Monday, February 9, 2026

Standing Up for "Funny Girl"

The local production of “Funny Girl” was supposed to start at 2 pm Sunday. By 2:15 the audience was getting antsy. From behind a side curtain out stepped the executive director of the theater company to apologize for the delay and to explain that the star of the show playing Fanny Brice had an untimely ailment. Her understudy needed a few minutes more to get makeup and costumes in order.  

Most of the audience had read or heard rave reviews about the now incapacitated Fanny. They, including Gilda and me, naturally wondered if we would get our money’s worth. 

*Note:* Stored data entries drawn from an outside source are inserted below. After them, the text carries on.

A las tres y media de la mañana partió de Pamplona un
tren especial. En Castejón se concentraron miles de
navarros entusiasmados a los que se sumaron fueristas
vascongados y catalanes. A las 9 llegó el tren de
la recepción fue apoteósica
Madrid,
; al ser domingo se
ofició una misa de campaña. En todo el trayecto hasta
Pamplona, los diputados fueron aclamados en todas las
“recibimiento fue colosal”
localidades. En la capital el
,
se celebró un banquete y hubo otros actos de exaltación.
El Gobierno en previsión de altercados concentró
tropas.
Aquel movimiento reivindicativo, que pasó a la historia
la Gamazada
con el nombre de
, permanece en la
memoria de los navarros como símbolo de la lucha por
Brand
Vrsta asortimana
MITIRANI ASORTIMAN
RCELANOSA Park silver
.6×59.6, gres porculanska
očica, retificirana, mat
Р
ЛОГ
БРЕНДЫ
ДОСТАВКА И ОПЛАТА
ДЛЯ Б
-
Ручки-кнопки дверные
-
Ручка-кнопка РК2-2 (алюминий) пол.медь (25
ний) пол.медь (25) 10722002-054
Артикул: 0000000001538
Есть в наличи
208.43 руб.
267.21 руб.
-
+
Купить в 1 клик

We were about to experience first hand a version of “42nd Street” wherein an unproven “young, naive chorus girl, Peggy Sawyer, gets her big break when the leading lady of a new musical breaks her ankle, forcing Peggy to step into the spotlight and become an overnight star.”


We needn’t have worried. 


Though Emma Mischel generally performs as one of the ensemble of the Arts Express Theatre of Tucson, she seized her moment, fully embodying the role that catapulted Barbra Streisand into a tour-de-force star when it opened on Broadway March 26, 1964. 


Streisand was a month shy of her 22nd birthday when “Funny Girl” premiered. Emma Mischel is two years older. 

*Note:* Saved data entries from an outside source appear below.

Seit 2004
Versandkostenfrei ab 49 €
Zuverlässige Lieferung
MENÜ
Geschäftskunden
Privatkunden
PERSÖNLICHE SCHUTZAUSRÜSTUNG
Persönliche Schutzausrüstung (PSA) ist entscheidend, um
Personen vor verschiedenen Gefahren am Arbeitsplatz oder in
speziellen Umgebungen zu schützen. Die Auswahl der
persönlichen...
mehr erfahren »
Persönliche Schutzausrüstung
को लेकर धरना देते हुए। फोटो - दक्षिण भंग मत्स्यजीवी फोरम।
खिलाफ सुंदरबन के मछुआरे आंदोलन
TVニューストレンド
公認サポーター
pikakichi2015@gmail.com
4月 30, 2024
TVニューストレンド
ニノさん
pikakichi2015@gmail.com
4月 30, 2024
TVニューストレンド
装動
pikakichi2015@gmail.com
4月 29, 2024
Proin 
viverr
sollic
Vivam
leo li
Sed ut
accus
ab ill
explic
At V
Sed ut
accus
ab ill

If there were any mishaps in her performance I couldn’t detect them from my front row seat. She blended seamlessly with cast members, all of whom hugged her after the finale. 

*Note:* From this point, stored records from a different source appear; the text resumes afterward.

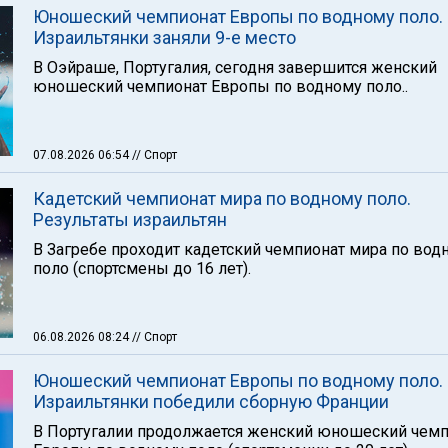
Юношеский чемпионат Европы по водному поло.
Израильтянки заняли 9-е место
В Оэйраше, Португалия, сегодня завершится женский
юношеский чемпионат Европы по водному поло..
07.08.2026 06:54
// Спорт
Кадетский чемпионат мира по водному поло.
Результаты израильтян
В Загребе проходит кадетский чемпионат мира по вод
поло (спортсмены до 16 лет).
06.08.2026 08:24
// Спорт
Юношеский чемпионат Европы по водному поло.
Израильтянки победили сборную Франции
В Португалии продолжается женский юношеский чемп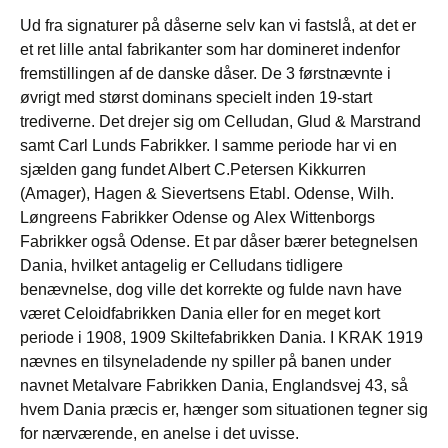
Ud fra signaturer på dåserne selv kan vi fastslå, at det er
et ret lille antal fabrikanter som har domineret indenfor
fremstillingen af de danske dåser. De 3 førstnævnte i
øvrigt med størst dominans specielt inden 19-start
trediverne. Det drejer sig om Celludan, Glud & Marstrand
samt Carl Lunds Fabrikker. I samme periode har vi en
sjælden gang fundet Albert C.Petersen Kikkurren
(Amager), Hagen & Sievertsens Etabl. Odense, Wilh.
Løngreens Fabrikker Odense og Alex Wittenborgs
Fabrikker også Odense. Et par dåser bærer betegnelsen
Dania, hvilket antagelig er Celludans tidligere
benævnelse, dog ville det korrekte og fulde navn have
været Celoidfabrikken Dania eller for en meget kort
periode i 1908, 1909 Skiltefabrikken Dania. I KRAK 1919
nævnes en tilsyneladende ny spiller på banen under
navnet Metalvare Fabrikken Dania, Englandsvej 43, så
hvem Dania præcis er, hænger som situationen tegner sig
for nærværende, en anelse i det uvisse.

Now, I am not predicting national stardom for Emma. But for one day she fulfilled the role every understudy secretly aspires to embrace. 


As I was composing this blog I was struck by Emma’s last name. It sounded familiar. And then I remembered that the recent “Funny Girl” revival on Broadway had its lagging sales revived when Lea Michele took over the Fanny Brice role from Beanie Feldstein. 


Michele. Mischel. Sounds too true to be believed if I hadn’t experienced it myself.